Prove that there exist $c \in (0,1)$ such that $|f'(c)|>2$ Let $f$ be continuous on $[0,1]$ and differentiable on $(0,1)$, with $f(0) = f(1) = 0$ and $f(k)=1$ for some $k\in (0,1)$. Prove that there exist $c \in (0,1)$ such that $|f'(c)|>2$
I tried the taylor expansion of $f$ at $x=k$,ie $f(x) = f(k) + f'(\xi)(x-k) = 1+f'(\xi)(x-k)$.

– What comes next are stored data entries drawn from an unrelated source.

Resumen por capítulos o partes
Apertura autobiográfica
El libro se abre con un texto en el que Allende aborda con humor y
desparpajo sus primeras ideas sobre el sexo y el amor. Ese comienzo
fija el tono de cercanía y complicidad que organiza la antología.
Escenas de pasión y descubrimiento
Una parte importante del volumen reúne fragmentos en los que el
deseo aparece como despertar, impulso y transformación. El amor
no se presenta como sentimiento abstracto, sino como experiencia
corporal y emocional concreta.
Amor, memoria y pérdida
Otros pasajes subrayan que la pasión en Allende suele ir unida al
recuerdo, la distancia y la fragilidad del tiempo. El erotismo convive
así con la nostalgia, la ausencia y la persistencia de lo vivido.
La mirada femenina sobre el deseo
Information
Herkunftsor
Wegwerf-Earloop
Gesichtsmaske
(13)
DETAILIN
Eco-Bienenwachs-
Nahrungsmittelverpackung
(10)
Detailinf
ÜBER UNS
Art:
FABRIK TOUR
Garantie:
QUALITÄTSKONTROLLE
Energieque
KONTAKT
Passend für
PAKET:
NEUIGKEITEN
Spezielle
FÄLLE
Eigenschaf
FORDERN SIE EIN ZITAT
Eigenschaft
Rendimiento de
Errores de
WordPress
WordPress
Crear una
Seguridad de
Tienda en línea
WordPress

$f(0) = 1+ f'(\xi_0)(-k) = 1+ f'(\xi_1)(1-k) = f(1) = 0$
But i am not sure how to show the desired inequality. Any hints?

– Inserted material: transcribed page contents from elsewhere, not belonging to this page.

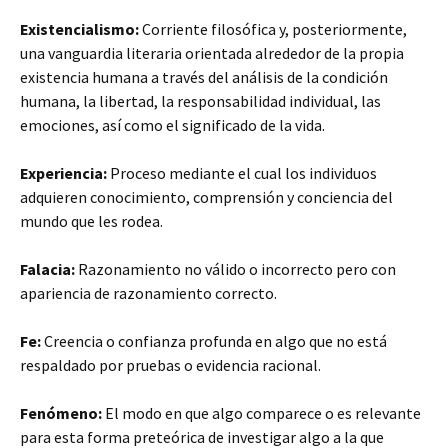
Existencialismo:
Corriente filosófica y, posteriormente,
una vanguardia literaria orientada alrededor de la propia
existencia humana a través del análisis de la condición
humana, la libertad, la responsabilidad individual, las
emociones, así como el significado de la vida.
Experiencia:
Proceso mediante el cual los individuos
adquieren conocimiento, comprensión y conciencia del
mundo que les rodea.
Falacia:
Razonamiento no válido o incorrecto pero con
apariencia de razonamiento correcto.
Fe:
Creencia o confianza profunda en algo que no está
respaldado por pruebas o evidencia racional.
Fenómeno:
El modo en que algo comparece o es relevante
para esta forma preteórica de investigar algo a la que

 A: Use the mean value theorem:
$$f'(c_0)=\frac{f(k)-f(0)}{k-0}=\frac{1}{k}\\f'(c_1)=\frac{f(1)-f(k)}{1-k}=\frac{-1}{1-k}$$
Now, there are 3 cases: $\begin{cases}k\in(0,\frac12)\\k=\frac12\\k\in(\frac12,1)\end{cases}$

In case 1, $f'(c_0)>\frac1{\frac12}=2$

In case 3, $f'(c_1)<-\frac1{1-\frac12}=-2\implies |f'(c_1)|>2$

In case 2, both $f'(c_0),|f'(c_1)|$ are equal to 2, if every point between $0$ to $k$ and between $k$ to $1$ has slope of $2$ in one side and $-2$ in the other then $f'(k)$ is undefined​, so I know that it can't be, but I also know that the average is $2$ in one side and $-2$ in the other, I know that because the average value of a function is: $$\frac1{b-a}\int_a^b g(x) dx$$ put in this $b=\frac12,a=0$ or $b=1, a=\frac12$, and $g(x)=f'(x)$ and you will get $2$ or $-2$
So there exist at leas one point between $0$ and $k$ that has slope is greater than $2$ and at least one point between $k$ and $1$ that has slope that is less than $-2$
A: It is easy to dispose of the cases $k<1/2$ and $k>1/2$ using the equations $$f(0)+kf'(c_{1})=f(k)=1=f(k)=f(1)+(k-1)f'(c_{2})$$ The case when $k=1/2$ requires a bit more analysis. If $f'(1/2)>0$ then there is a point $k'>1/2$ such that $f(k') >f(1/2)=1$ and then $$1<f(k')=f(1)+(k'-1)f'(c_{3})$$ so that $|f'(c_{3})|>2$. Similarly we can deal with the case $f'(1/2)<0$. 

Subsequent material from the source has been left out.